▶ [EXERCISE]
In the material below, find all lines with the string "merah" and copy them.
Segment Start: SUPPLIED INFORMATION
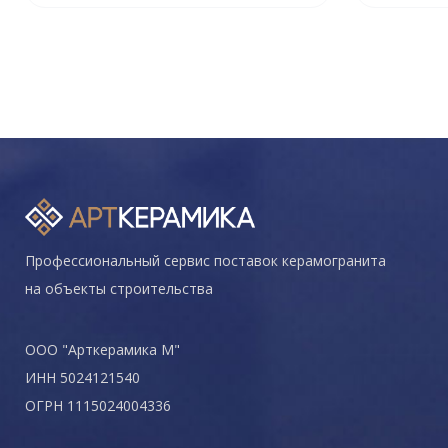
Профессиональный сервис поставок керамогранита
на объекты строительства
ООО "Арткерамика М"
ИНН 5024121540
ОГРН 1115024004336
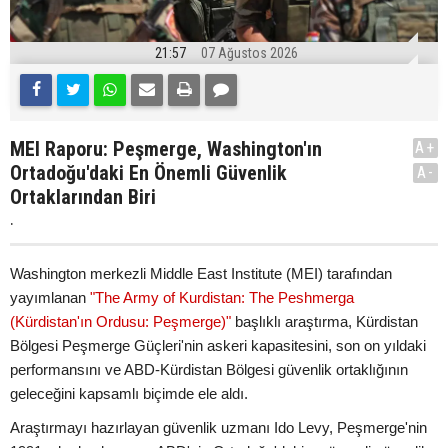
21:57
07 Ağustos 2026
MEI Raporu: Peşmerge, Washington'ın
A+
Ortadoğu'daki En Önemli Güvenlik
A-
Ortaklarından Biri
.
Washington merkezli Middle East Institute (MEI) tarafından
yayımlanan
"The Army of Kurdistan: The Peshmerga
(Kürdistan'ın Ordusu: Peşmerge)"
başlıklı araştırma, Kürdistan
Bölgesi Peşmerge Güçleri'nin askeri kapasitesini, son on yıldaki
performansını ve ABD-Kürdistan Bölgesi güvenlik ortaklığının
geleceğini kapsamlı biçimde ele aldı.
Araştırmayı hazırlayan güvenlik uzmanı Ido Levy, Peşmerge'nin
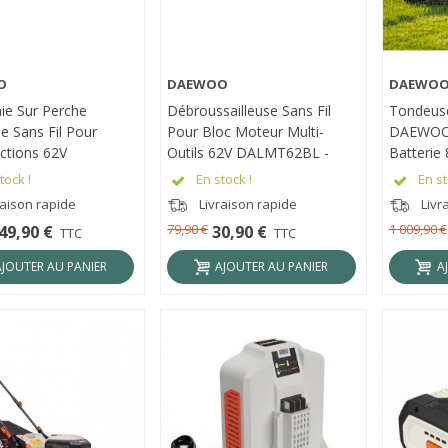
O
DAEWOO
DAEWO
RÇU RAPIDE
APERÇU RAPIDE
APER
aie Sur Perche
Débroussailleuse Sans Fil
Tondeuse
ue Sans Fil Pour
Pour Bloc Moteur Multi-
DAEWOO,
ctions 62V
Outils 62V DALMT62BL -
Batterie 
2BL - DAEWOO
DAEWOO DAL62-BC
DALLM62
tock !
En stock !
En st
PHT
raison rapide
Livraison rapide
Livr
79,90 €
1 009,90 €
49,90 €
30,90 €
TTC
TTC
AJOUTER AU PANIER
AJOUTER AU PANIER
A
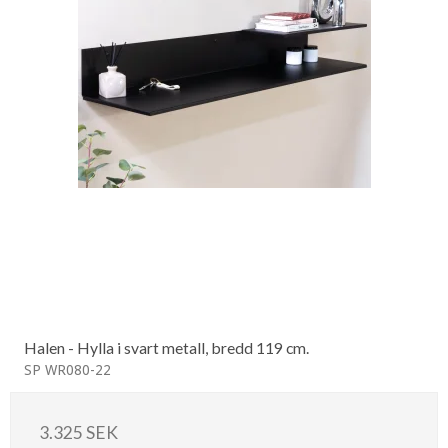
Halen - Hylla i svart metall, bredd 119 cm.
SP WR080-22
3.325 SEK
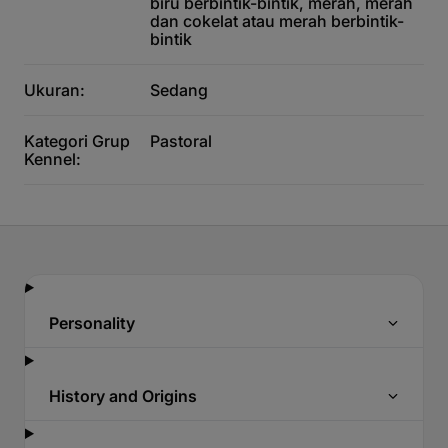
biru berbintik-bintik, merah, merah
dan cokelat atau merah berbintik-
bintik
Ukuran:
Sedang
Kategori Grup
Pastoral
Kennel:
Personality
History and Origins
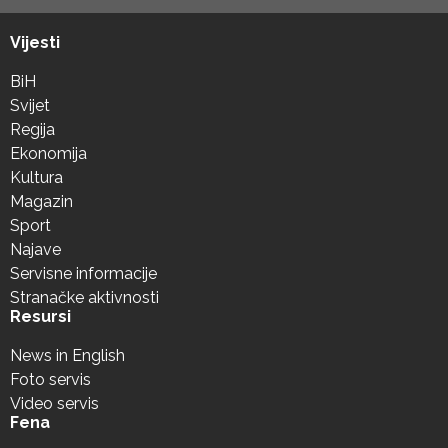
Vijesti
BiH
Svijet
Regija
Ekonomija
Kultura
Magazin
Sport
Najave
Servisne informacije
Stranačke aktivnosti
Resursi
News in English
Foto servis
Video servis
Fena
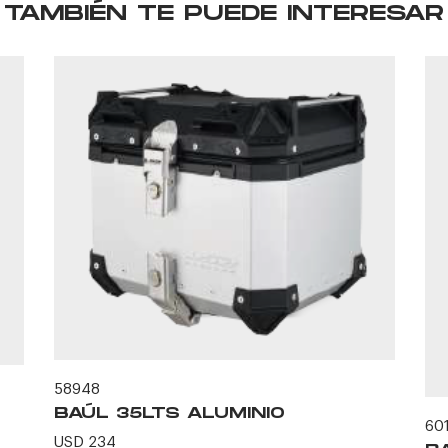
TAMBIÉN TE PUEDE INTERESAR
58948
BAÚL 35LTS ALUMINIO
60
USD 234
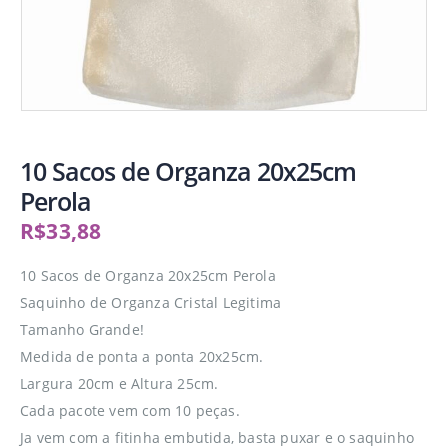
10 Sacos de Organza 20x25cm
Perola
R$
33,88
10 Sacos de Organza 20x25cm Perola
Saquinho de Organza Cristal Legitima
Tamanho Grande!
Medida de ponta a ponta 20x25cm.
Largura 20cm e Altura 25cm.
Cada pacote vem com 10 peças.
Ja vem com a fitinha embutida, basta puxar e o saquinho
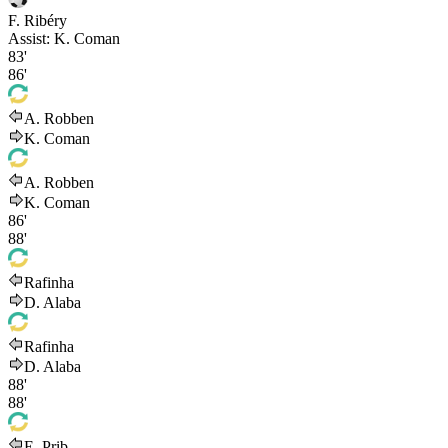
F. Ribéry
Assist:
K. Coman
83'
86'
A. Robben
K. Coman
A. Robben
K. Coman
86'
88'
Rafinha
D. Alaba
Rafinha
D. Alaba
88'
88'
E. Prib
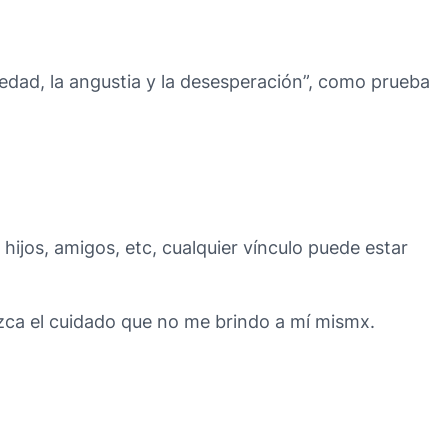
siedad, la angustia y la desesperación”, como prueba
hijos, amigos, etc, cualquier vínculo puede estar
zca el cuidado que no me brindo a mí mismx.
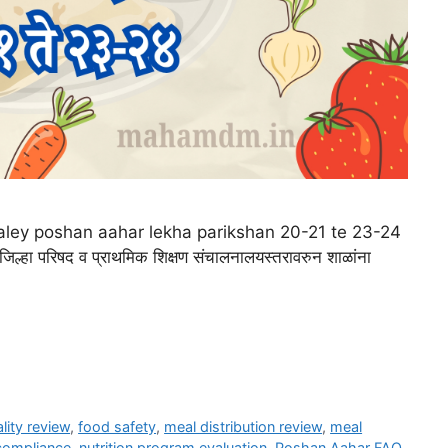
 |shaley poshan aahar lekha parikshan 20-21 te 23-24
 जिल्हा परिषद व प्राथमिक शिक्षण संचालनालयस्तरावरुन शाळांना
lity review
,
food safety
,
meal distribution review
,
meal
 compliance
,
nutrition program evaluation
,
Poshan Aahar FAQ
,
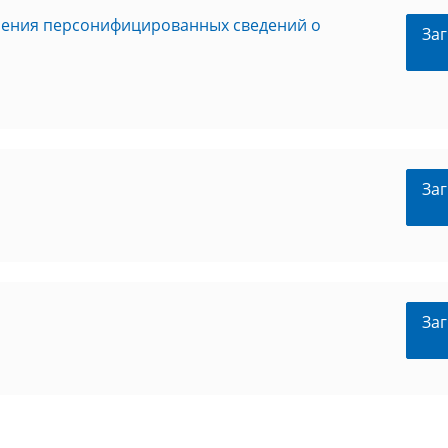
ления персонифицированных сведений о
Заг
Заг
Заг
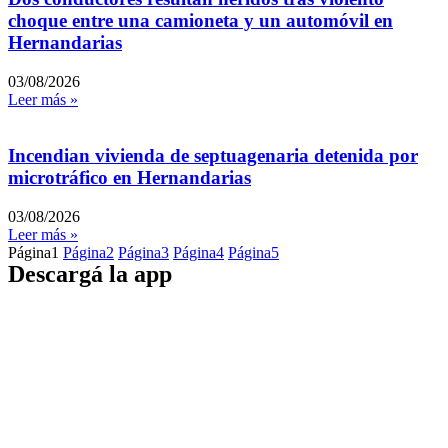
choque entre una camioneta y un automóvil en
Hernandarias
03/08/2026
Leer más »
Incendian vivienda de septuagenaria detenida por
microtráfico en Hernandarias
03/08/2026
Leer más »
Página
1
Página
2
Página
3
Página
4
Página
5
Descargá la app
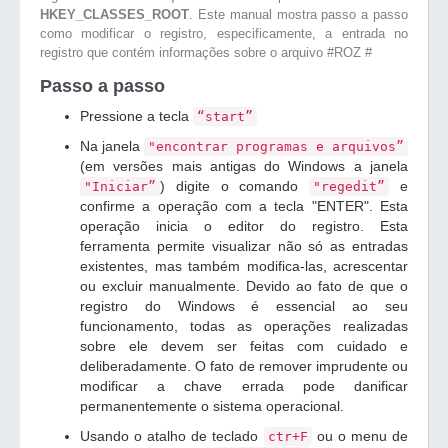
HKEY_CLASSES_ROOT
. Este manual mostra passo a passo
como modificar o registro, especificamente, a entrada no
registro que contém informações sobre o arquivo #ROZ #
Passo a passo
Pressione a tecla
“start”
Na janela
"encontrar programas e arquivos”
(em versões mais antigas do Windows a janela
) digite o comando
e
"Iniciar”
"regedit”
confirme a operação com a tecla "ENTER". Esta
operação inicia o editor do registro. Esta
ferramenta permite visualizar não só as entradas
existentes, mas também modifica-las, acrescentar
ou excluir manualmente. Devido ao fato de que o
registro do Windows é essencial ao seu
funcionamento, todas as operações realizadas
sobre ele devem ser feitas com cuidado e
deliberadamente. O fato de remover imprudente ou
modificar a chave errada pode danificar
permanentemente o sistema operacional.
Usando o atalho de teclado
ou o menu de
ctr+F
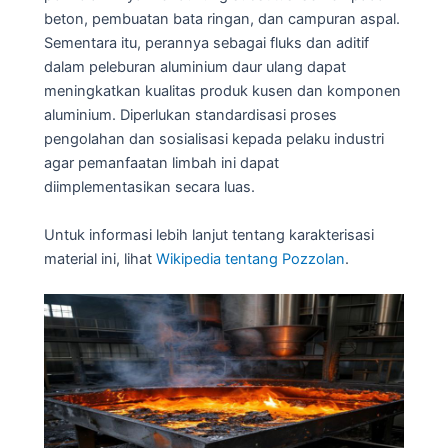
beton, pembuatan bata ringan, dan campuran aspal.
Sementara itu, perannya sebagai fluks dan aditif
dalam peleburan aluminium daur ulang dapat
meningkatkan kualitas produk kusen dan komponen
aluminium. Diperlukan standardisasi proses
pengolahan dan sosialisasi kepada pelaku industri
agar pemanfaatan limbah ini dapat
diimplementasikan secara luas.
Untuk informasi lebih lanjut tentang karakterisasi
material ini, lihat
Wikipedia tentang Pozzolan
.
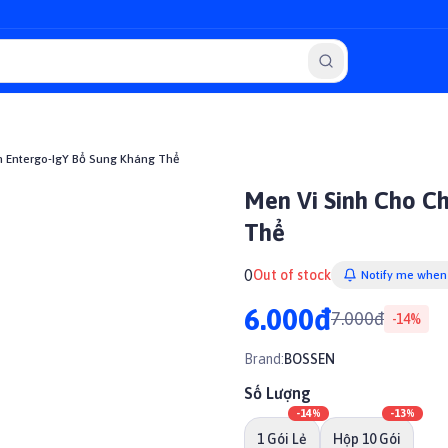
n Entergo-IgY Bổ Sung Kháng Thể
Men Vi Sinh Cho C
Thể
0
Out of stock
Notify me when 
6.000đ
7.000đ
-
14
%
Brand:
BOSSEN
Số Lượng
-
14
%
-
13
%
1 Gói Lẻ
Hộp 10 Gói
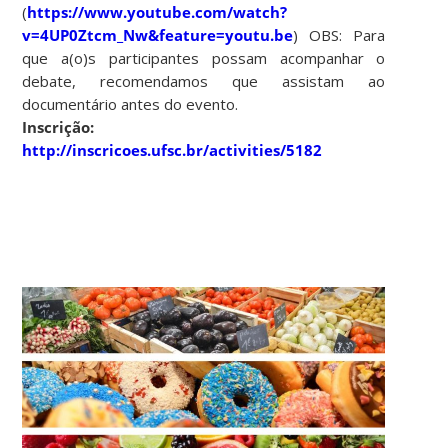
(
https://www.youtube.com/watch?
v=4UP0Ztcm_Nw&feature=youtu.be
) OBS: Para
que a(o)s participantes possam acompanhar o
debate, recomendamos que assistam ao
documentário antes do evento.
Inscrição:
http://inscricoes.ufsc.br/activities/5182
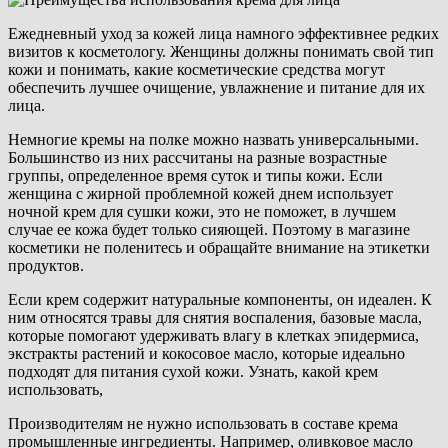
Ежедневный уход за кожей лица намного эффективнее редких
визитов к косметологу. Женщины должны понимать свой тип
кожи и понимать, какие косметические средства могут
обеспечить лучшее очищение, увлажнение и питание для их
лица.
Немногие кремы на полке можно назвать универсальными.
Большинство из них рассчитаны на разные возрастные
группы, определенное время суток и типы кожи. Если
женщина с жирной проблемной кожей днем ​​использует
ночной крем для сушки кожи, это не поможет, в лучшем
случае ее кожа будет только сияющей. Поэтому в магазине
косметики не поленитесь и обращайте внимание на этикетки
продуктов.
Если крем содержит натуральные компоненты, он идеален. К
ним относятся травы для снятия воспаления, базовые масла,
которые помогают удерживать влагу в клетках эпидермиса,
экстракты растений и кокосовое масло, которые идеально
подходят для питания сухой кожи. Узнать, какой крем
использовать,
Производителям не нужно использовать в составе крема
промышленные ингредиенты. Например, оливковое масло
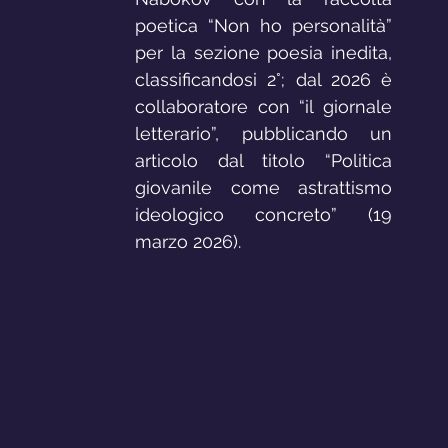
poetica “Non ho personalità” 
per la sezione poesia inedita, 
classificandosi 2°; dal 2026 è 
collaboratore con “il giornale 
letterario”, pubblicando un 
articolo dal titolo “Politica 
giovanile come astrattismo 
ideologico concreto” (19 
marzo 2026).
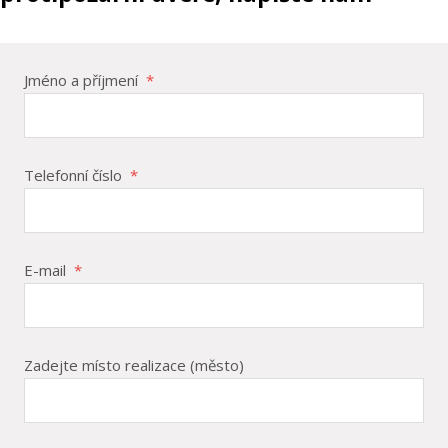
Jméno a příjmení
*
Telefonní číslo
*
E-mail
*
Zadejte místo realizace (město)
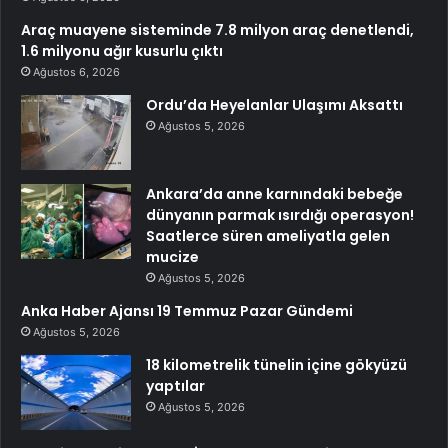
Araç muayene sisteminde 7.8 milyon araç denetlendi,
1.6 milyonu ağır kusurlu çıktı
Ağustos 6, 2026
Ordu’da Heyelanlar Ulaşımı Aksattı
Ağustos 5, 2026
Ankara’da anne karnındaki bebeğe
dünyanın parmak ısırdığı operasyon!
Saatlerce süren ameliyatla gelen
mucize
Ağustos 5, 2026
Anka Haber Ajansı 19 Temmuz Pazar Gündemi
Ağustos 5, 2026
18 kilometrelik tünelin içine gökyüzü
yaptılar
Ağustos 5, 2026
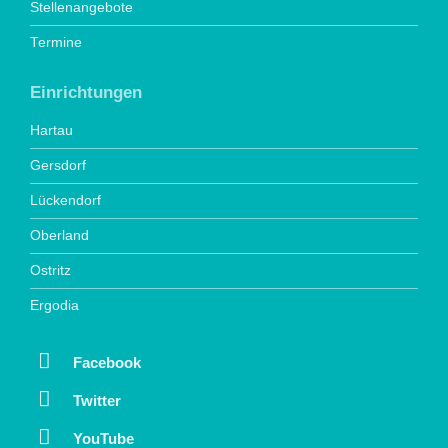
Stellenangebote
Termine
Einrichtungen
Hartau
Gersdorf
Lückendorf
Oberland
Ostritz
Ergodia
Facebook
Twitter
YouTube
Segment End: SUPPLIED INFORMATION
▶ [ANSWER TO THIS TASK]
biru berbintik-bintik, merah, merah
dan cokelat atau merah berbintik-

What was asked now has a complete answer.